Village of Studzianki
in Mazowieckie Voivodship (east-central Poland). Kazimierz
Wajszczuk died here in battle as a tank
comander in 1944.
Studzianki, since
1969 Studzianki Pancerne ("Armored"), a village in the Mazowieckie
Voivodship, on the Radomka
and Nurzec rivers. Approximately 210 inhabitants (1884). During WWII, the
site of a battle which took place 9-16 VIII 1944
between the 1st (Polish) Armored Brigade named after the Heroes of
Westerplatte and the Soviet 8th Guard Army against
two German Panzer Divisions and a Grenadier Division.
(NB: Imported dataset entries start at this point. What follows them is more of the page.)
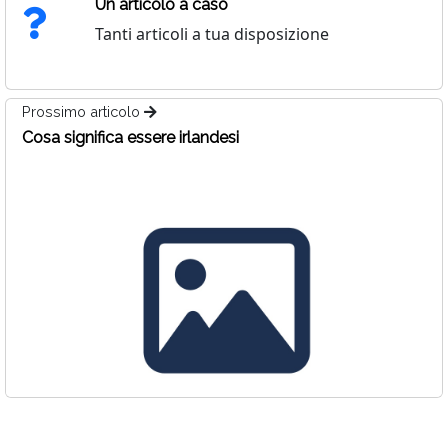
Un articolo a caso
Tanti articoli a tua disposizione
Prossimo articolo
Cosa significa essere irlandesi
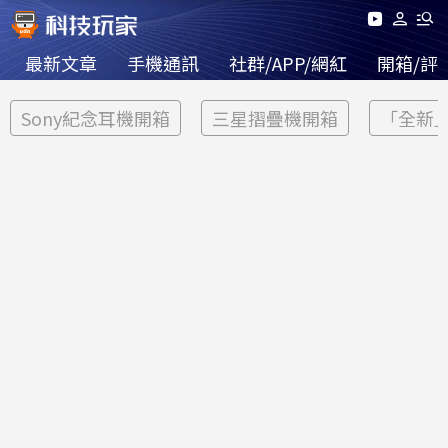
最新文章
手機通訊
社群/APP/網紅
開箱/評
Sony紀念耳機開箱
三星摺疊機開箱
「全新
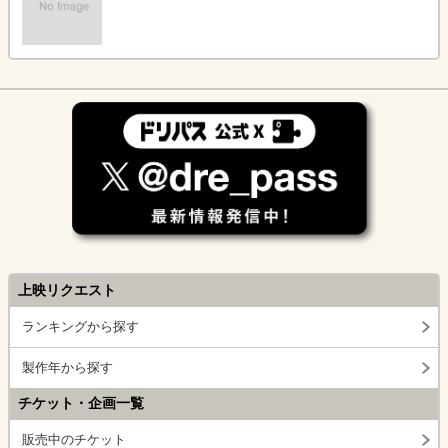
上映リクエスト
ランキングから探す
製作年から探す
チケット・企画一覧
販売中のチケット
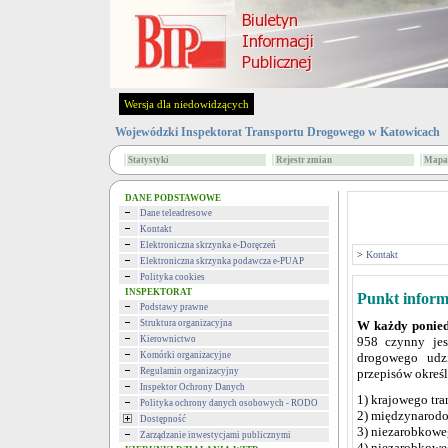
Wersja dla niedowidzących
Wojewódzki Inspektorat Transportu Drogowego w Katowicach
Statystyki
Rejestr zmian
Mapa 
DANE PODSTAWOWE
Dane teleadresowe
Kontakt
Elektroniczna skrzynka e-Doręczeń
>
Kontakt
Elektroniczna skrzynka podawcza e-PUAP
Polityka cookies
INSPEKTORAT
Punkt inform
Podstawy prawne
Struktura organizacyjna
W każdy ponied
Kierownictwo
958 czynny jest
Komórki organizacyjne
drogowego udzi
Regulamin organizacyjny
przepisów okreś
Inspektor Ochrony Danych
1) krajowego tr
Polityka ochrony danych osobowych - RODO
2) międzynarodo
Dostępność
3) niezarobkow
Zarządzanie inwestycjami publicznymi
4) niezarobkow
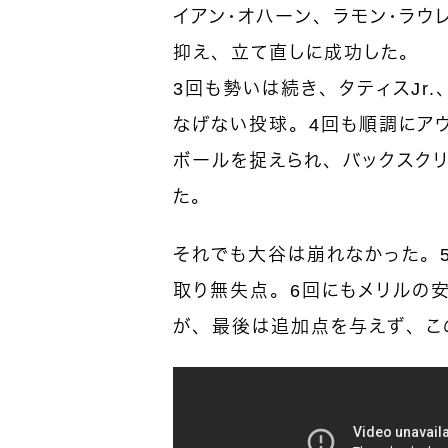
イアン・オハーン、ラモン・ラウ
抑え、立て直しに成功した。
3回も勢いは続き、タティスJr
なげない投球。4回も順調にアウ
ボールを捉えられ、バックスク
た。
それでも大谷は崩れなかった。
取り無失点。6回にもメリルの
が、最後は追加点を与えず、こ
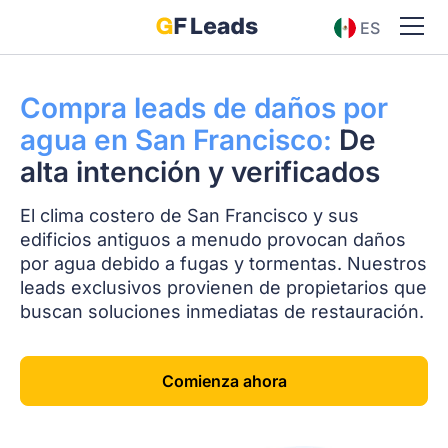
ES
EN
Compra leads de daños por
agua en San Francisco:
De
alta intención y verificados
El clima costero de San Francisco y sus
edificios antiguos a menudo provocan daños
por agua debido a fugas y tormentas. Nuestros
leads exclusivos provienen de propietarios que
buscan soluciones inmediatas de restauración.
Comienza ahora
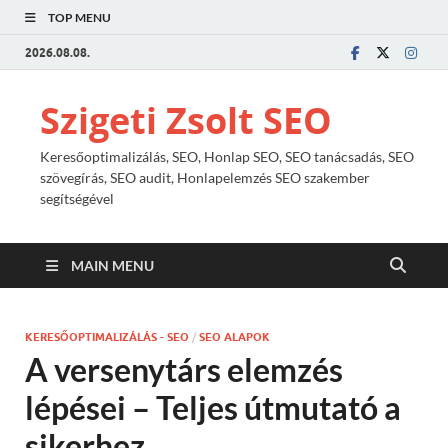
TOP MENU
2026.08.08.
Szigeti Zsolt SEO
Keresőoptimalizálás, SEO, Honlap SEO, SEO tanácsadás, SEO
szövegírás, SEO audit, Honlapelemzés SEO szakember
segítségével
MAIN MENU
KERESŐOPTIMALIZÁLÁS - SEO
/
SEO ALAPOK
A versenytárs elemzés
lépései – Teljes útmutató a
sikerhez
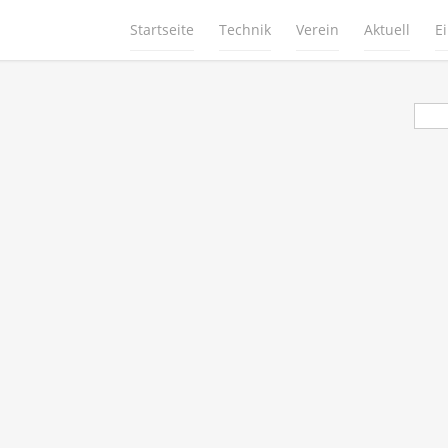
Startseite
Technik
Verein
Aktuell
E
Suc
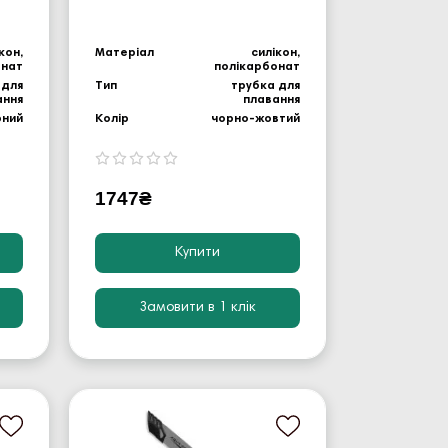
кон,
Матеріал
силікон,
онат
полікарбонат
 для
Тип
трубка для
ання
плавання
рний
Колір
чорно-жовтий
1747₴
Купити
Замовити в 1 клік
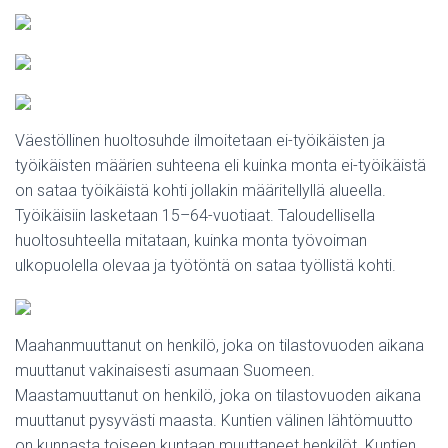
Väestöllinen huoltosuhde ilmoitetaan ei-työikäisten ja
työikäisten määrien suhteena eli kuinka monta ei-työikäistä
on sataa työikäistä kohti jollakin määritellyllä alueella.
Työikäisiin lasketaan 15–64-vuotiaat. Taloudellisella
huoltosuhteella mitataan, kuinka monta työvoiman
ulkopuolella olevaa ja työtöntä on sataa työllistä kohti.
Maahanmuuttanut on henkilö, joka on tilastovuoden aikana
muuttanut vakinaisesti asumaan Suomeen.
Maastamuuttanut on henkilö, joka on tilastovuoden aikana
muuttanut pysyvästi maasta. Kuntien välinen lähtömuutto
on kunnasta toiseen kuntaan muuttaneet henkilöt. Kuntien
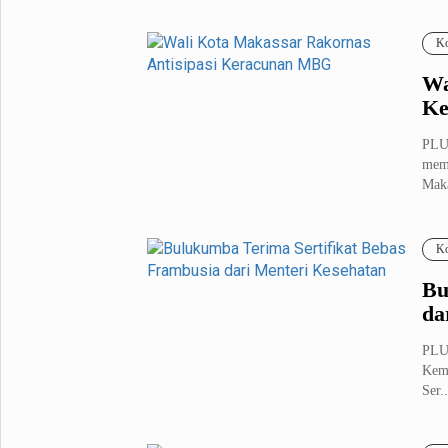
Fashion
Health
Ko
Inspirasi
Parenting
Wa
Teknologi
Ke
Komunitas Pluz
PLU
memp
Maka
Profil Pluz
Ko
Indeks
Bu
da
PLU
Keme
Ser..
This was a deciding
battle for maintaining the Warka-Magnuszew
bridge-head, in its course the 1st Brigade destroyed approx. 40 tanks and
armored guns, 9 armored transporters, 26 artillery
pieces and mortars and captured a battery of guns. The Germans also
suffered significant manpower losses.
(also -
http://sirkamyk.republika.pl/miasta/studzian.htm) - (...) (During the
battle) The village changed hands several times (the road crossing in
Studzianki had to be re-captured by the Polish soldiers no less than 7
times! (...) Polish losses included 18 burned out and destroyed tanks and
9 damaged. (...) After the war the village was rebuilt. (...) In 1964 (on
the 20th anniversary of the battle) a monument-mausoleum was unvailed on
the outskirts of the village, designed by an architect Narcyz Szwejdzinski,
in collaboration with Wlodzimierz Skolimowski. Its main accent is a tank
No. 217 - the first polish tank, which entered the village.